Monday, March 31, 2014

Southern SLO Co., night

Series of short-span storms this week, cold fronts passing through rapidly leaving 1-1.5” of rain in 2 hours or so, then becoming cold and clear. This was supposed to culminate on the night of the 31st with a large NW front meeting a subtropical feed from Big Sur southward, with projections of fearful amounts of rain all night. I drove up to Cambria with the idea of meeting this head-on, and finally having conditions where amphibians might be on the road.
Met the front at Arroyo Grande at about 1930, and rainfall rates where indeed impressive for about 15 minutes, but only sprinkling at San Luis Obispo, and by the time I got to Morro Bay the sky was clear with increasing NW wind, becoming cold quickly. Went on to Cambria anyway and took Santa Rosa Rd SE starting at dark. Road was mostly still wet, but covered with leaves and twigs from the wind, so not easy to see animals. Ended up finding 5 Taricha (one DOR) on the road, as follows: SSS 33762-3 Santa Rosa Creek Rd, 6.5 mi. SE of Cambria, 364 ft. 35.57225N 120.982206W SSS 33764 Santa Rosa Creek Rd, 9.2 mi. SE Cambria, 591 ft 35.56253N, 120.94552W SSS 33765 Santa Rosa Creek Rd, 9.5 mi. SE Cambria, 642 ft. 35.56448N, 120.94185W SSS 33766 Santa Rosa Creek Rd, 10.0 mi. SE Cambria, 703 ft. 35.56838N, 120.93629W The last animal was very close to the upper end of the canopy-covered part of the creek just down stream from Matt Smith’s house.
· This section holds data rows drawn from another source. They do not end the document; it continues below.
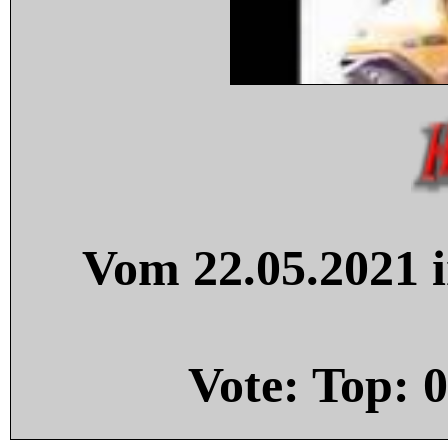
Vom 22.05.2021 i
Vote: Top:
0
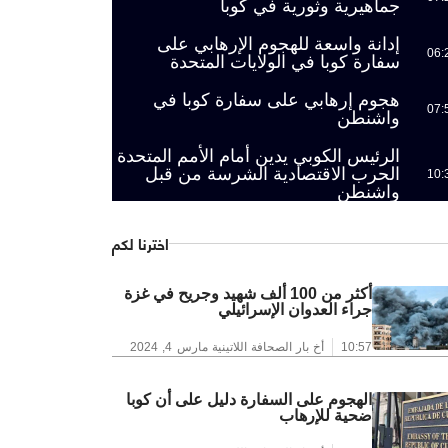
جماهيرية وثورية في كوبا
إدانة واسعة للهجوم الإرهابي على
06:
سفارة كوبا في الولايات المتحدة
هجوم إرهابي على سفارة كوبا في
07:
واشنطن
الرئيس الكوبي يدين أمام الأمم المتحدة
الحرب الاقتصادية الشرسة من قبل
10:
واشنطن
اخترنا لكم
أكثر من 100 ألف شهيد وجريح في غزة
جراء العدوان الإسرائيلي
10:57
أخ بار الصحافة اللاتينية
مارس 4, 2024
الهجوم على السفارة دليل على أن كوبا
ضحية للإرهاب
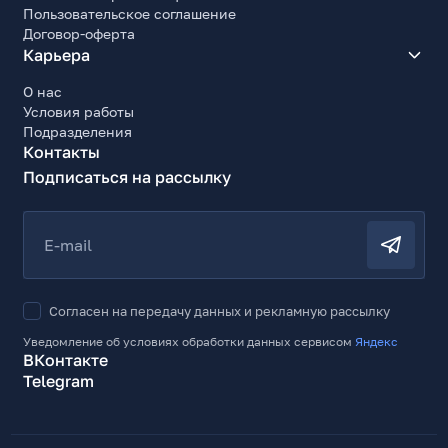
Пользовательское соглашение
Договор-оферта
Карьера
О нас
Условия работы
Подразделения
Контакты
Подписаться на рассылку
E-mail
Согласен на передачу данных и рекламную рассылку
Уведомление об условиях обработки данных сервисом
Яндекс
ВКонтакте
Telegram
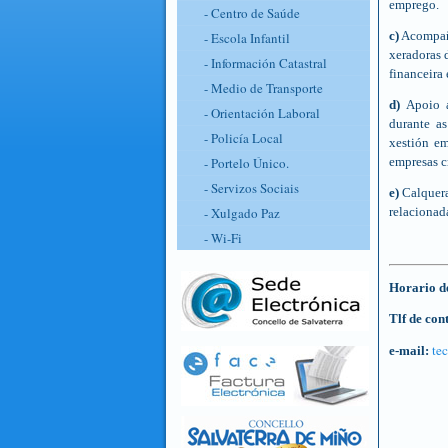
emprego.
- Centro de Saúde
c)
Acompaña
- Escola Infantil
xeradoras 
- Información Catastral
financeira 
- Medio de Transporte
d)
Apoio a
- Orientación Laboral
durante as
- Policía Local
xestión em
- Portelo Único.
empresas c
- Servizos Sociais
e)
Calquera
- Xulgado Paz
relacionad
- Wi-Fi
Horario de
Tlf de con
te
e-mail:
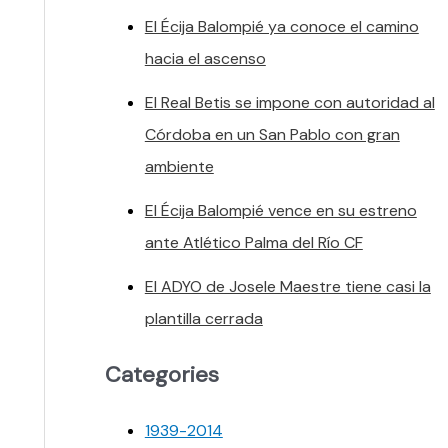
El Écija Balompié ya conoce el camino
hacia el ascenso
El Real Betis se impone con autoridad al
Córdoba en un San Pablo con gran
ambiente
El Écija Balompié vence en su estreno
ante Atlético Palma del Río CF
El ADYO de Josele Maestre tiene casi la
plantilla cerrada
Categories
1939-2014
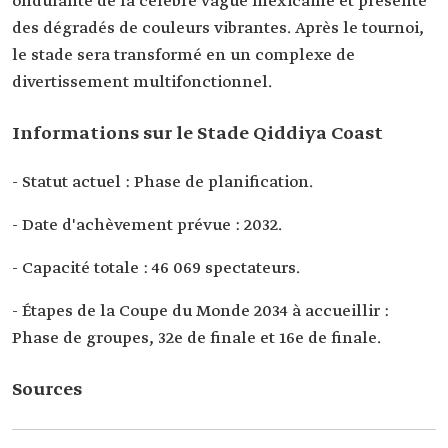
ondulante de la célèbre vague mexicaine et présente
des dégradés de couleurs vibrantes. Après le tournoi,
le stade sera transformé en un complexe de
divertissement multifonctionnel.
Informations sur le Stade Qiddiya Coast
- Statut actuel : Phase de planification.
- Date d'achèvement prévue : 2032.
- Capacité totale : 46 069 spectateurs.
- Étapes de la Coupe du Monde 2034 à accueillir :
Phase de groupes, 32e de finale et 16e de finale.
Sources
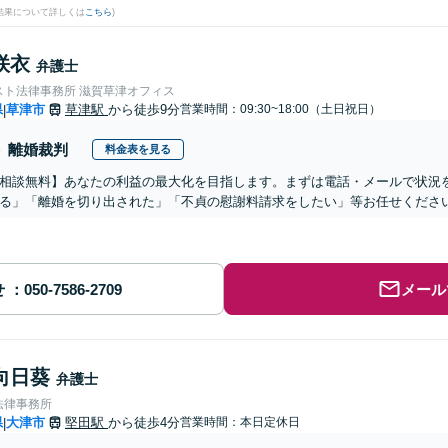
結果について詳しくは
こちら
)
咲衣
弁護士
スト法律事務所 滋賀草津オフィス
県
草津市
草津駅
から徒歩9分
営業時間：09:30~18:00（土日祝日）
|
離婚裁判
料金表を見る
相談無料】あなたの利益の最大化を目指します。まずは電話・メールで状況
る」「離婚を切り出された」「不貞の慰謝料請求をしたい」等お任せくださ
せ
メール
向日葵
弁護士
法律事務所
県
大津市
堅田駅
から徒歩4分
営業時間：本日定休日
|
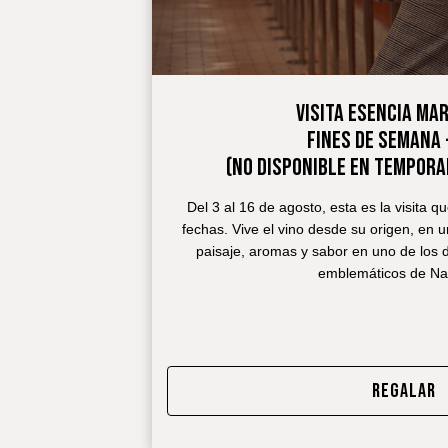
VISITA ESENCIA MA
FINES DE SEMANA 
(NO DISPONIBLE EN TEMPORA
Del 3 al 16 de agosto, esta es la visita q
fechas. Vive el vino desde su origen, en
paisaje, aromas y sabor en uno de los 
emblemáticos de N
REGALAR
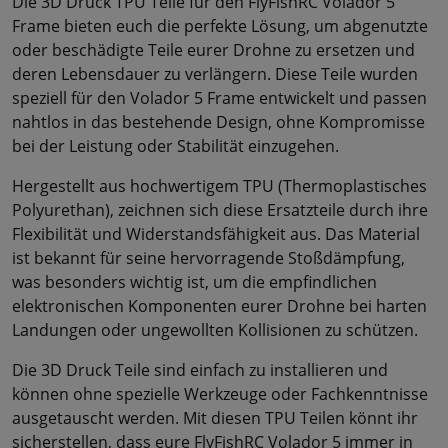
Die 3D Druck TPU Teile für den FlyFishRC Volador 5
Frame bieten euch die perfekte Lösung, um abgenutzte
oder beschädigte Teile eurer Drohne zu ersetzen und
deren Lebensdauer zu verlängern. Diese Teile wurden
speziell für den Volador 5 Frame entwickelt und passen
nahtlos in das bestehende Design, ohne Kompromisse
bei der Leistung oder Stabilität einzugehen.
Hergestellt aus hochwertigem TPU (Thermoplastisches
Polyurethan), zeichnen sich diese Ersatzteile durch ihre
Flexibilität und Widerstandsfähigkeit aus. Das Material
ist bekannt für seine hervorragende Stoßdämpfung,
was besonders wichtig ist, um die empfindlichen
elektronischen Komponenten eurer Drohne bei harten
Landungen oder ungewollten Kollisionen zu schützen.
Die 3D Druck Teile sind einfach zu installieren und
können ohne spezielle Werkzeuge oder Fachkenntnisse
ausgetauscht werden. Mit diesen TPU Teilen könnt ihr
sicherstellen, dass eure FlyFishRC Volador 5 immer in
No frogs or other salamanders seen along here, nor over the divide and down to hwy 46. Took Old Creek Road S to the reservoir, then up over the Santa Lucia crest and into Santa Rita Creek. Found one Taricha on Old Creek Rd just past Marsh Rd jct: SSS 33767 Old Creek, 0.8 mi. NE jct Marsh Rd, 697 ft. 35.48423N, 120.81275W The road on the Old Creek (W) side for a couple of miles below the crest is on serpentine soils, and would not be safely traversable with much more than the 2” of rain they’d had on site. The Santa Rita Creek side is muddy but not dangerously slick. I had the widow down for all of this driving and heard exactly one P. regilla, at about mile 5 on Santa Rita Creek Rd. Saw NO frogs or toads on the road from Cambria back to Templeton, all in suitable habitat. A long ways for not much, 300+ miles of driving, got home at about 0245. Ed portion of the creek along the road, just S of Matt S’s

Thursday, March 27, 2014

Met Juliet at the base of See Canyon Road at 0830 and drove up to Coon Creek Ranch, where we met the owner. The Nature Conservancy has bought a conservation easement on his 4,000 acre property as part of their push to conserve substantially all of the Irish Hills. This ranch is in fact very nice and has been carefully managed to avoid overgrazing and other abuses, but for me the gem is the access it provides to the middle section of Coon Creek, on BLM land sandwiched between Andre and Montana de Oro State Park.
The creek today is flowing 3-5 cfs, essentially constantly in the area we checked, in a deeply-incised canyon with step walls and very heavy shade, plus a lot of understorey vegetation – mainly dogwood, but plenty of poison oak as well. The water is clear, no foam at waterfalls, and there are lots of trout to about 6” in the larger pools. Most of these pools are rather shallow as there is a fair bit of gravel being transported in the creek bed unlike many local streams, and there are few overhanging banks or deeply undercut rocks. Rocks are silicified bedded sandstones, angular blocks in the creek. We went downstream a little over a mile directly in the streambed, but saw no amphibians other than a hatchling Ensatina I found under a vertical log on the steep bank, and one Batrachoseps under a small log. The absence of Taricha here is very striking. The creek should have been packed with them. It is a relatively small creek here, though more substantial on Montana de Oro, but has the most mesic canyon vegetation anywhere in the region. The canyon walls are a mix of dirt and small outcrops with abundant downed logs and small mammal burrows, plenty of leaf litter from the dense canopy of oaks, laurels and maples, with madrones and Bishop pines halfway up the slopes.